Did you tell your BIL that they are still talking?


----------



## the guy (Aug 3, 2010)

JH
Take what ever evidence and expose this BS. They have not felt any real consequences in my opinion, b/c they feel that it is ok to "just say hi". JH doesn't play that way and its time to stire the pot, f*ck em, 

God pit a women scorned. 

Hopefuly some one from TAM will get on board and help me, jade I have had a real sh*tty day and I'm just p*ssed at the world.

Settleing down now and taking a dep breath, I think you should ......screw it f*ck em all expose this crap and throw his sh*t to the curb.


I really wish I could calm down......jade does he does he not understand the consequences in contacting the SIL? Have you warned him .......does he have a clue in what your boundries are? 

I'm tring to be calm so excuse the crazy typing.

I think I need to start a thread instead of highjacking jades!


----------



## 827Aug (Apr 27, 2008)

Your husband has got it really bad for your SIL. Forget trying to reason with him.
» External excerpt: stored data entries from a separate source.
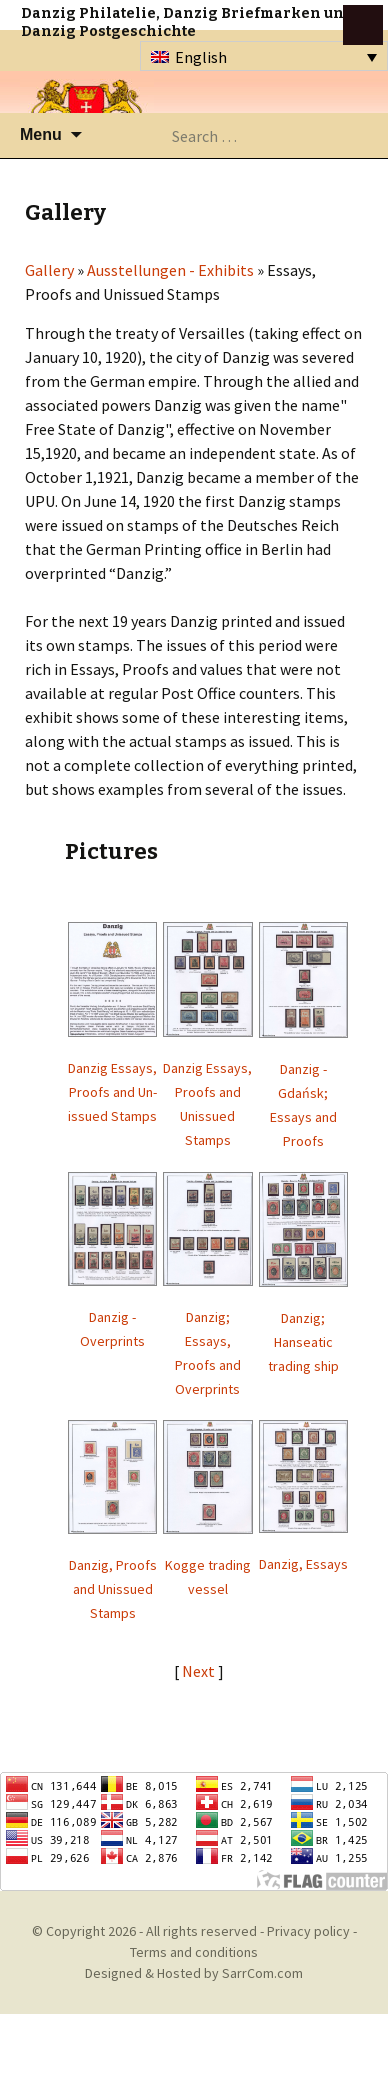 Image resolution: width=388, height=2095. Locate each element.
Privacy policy (308, 1931)
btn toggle (363, 25)
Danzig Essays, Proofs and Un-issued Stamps (112, 1092)
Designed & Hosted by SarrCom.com (194, 1973)
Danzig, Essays (303, 1564)
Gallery (49, 270)
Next (200, 1671)
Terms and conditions (194, 1952)
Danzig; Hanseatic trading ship (303, 1342)
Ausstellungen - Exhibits (170, 270)
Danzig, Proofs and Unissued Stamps (113, 1589) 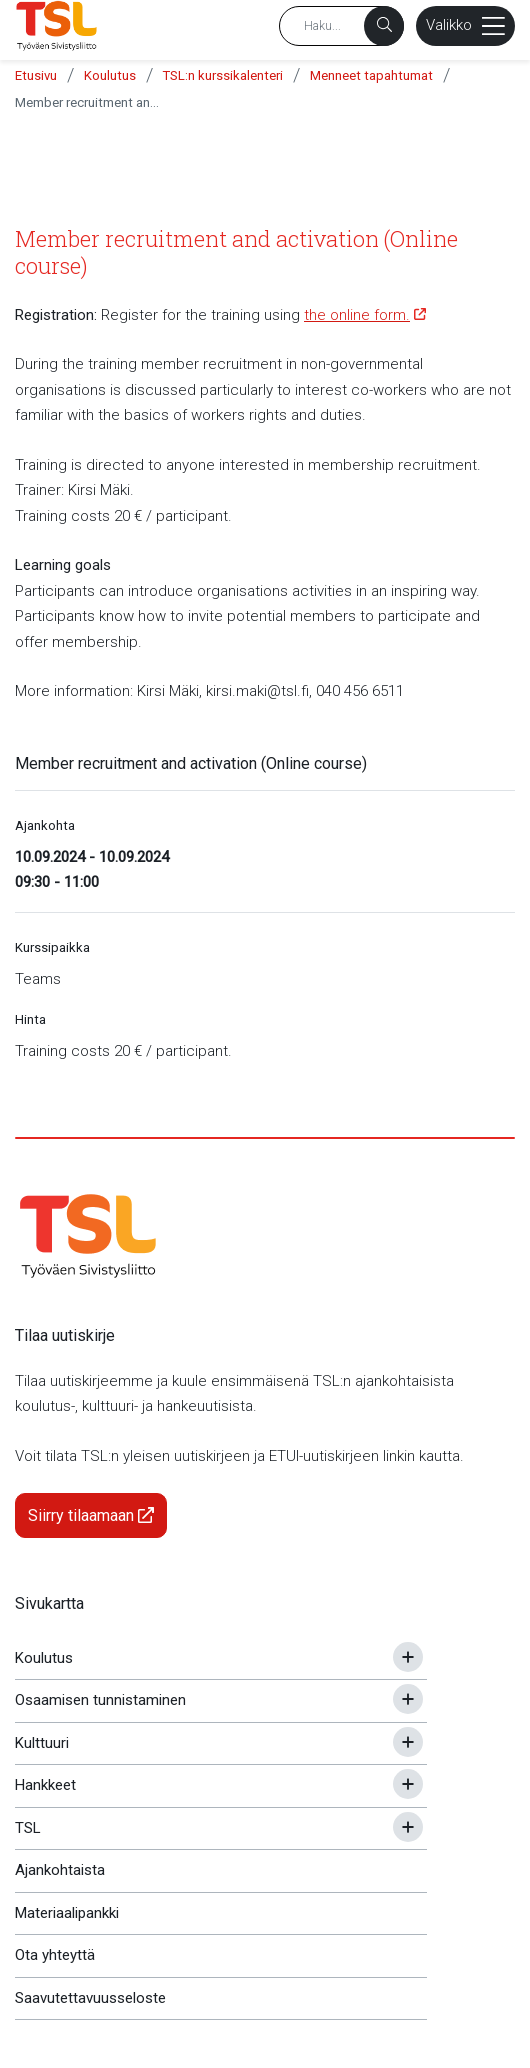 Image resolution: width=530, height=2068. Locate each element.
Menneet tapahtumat (371, 75)
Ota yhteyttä (55, 1955)
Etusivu (36, 75)
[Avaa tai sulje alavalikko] (408, 1657)
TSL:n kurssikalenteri (223, 75)
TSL (28, 1828)
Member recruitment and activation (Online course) (90, 102)
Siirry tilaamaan (91, 1515)
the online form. (357, 315)
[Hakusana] (341, 26)
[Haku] (384, 26)
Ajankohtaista (60, 1870)
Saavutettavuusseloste (90, 1998)
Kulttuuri (42, 1743)
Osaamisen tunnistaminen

You are doing the right thing--see a lawyer and make sure you look after yourself. Oh, and I think it's time you speak to the BIL. I honestly think you and the BIL need to team up.


----------



## Jaded Heart (Jan 5, 2011)

BIL knows everything I spoke with him last night. I really thought that H would back off so that they could work out their marriage but I guess not. Makes me sick to my stomach thinking about it all actually


----------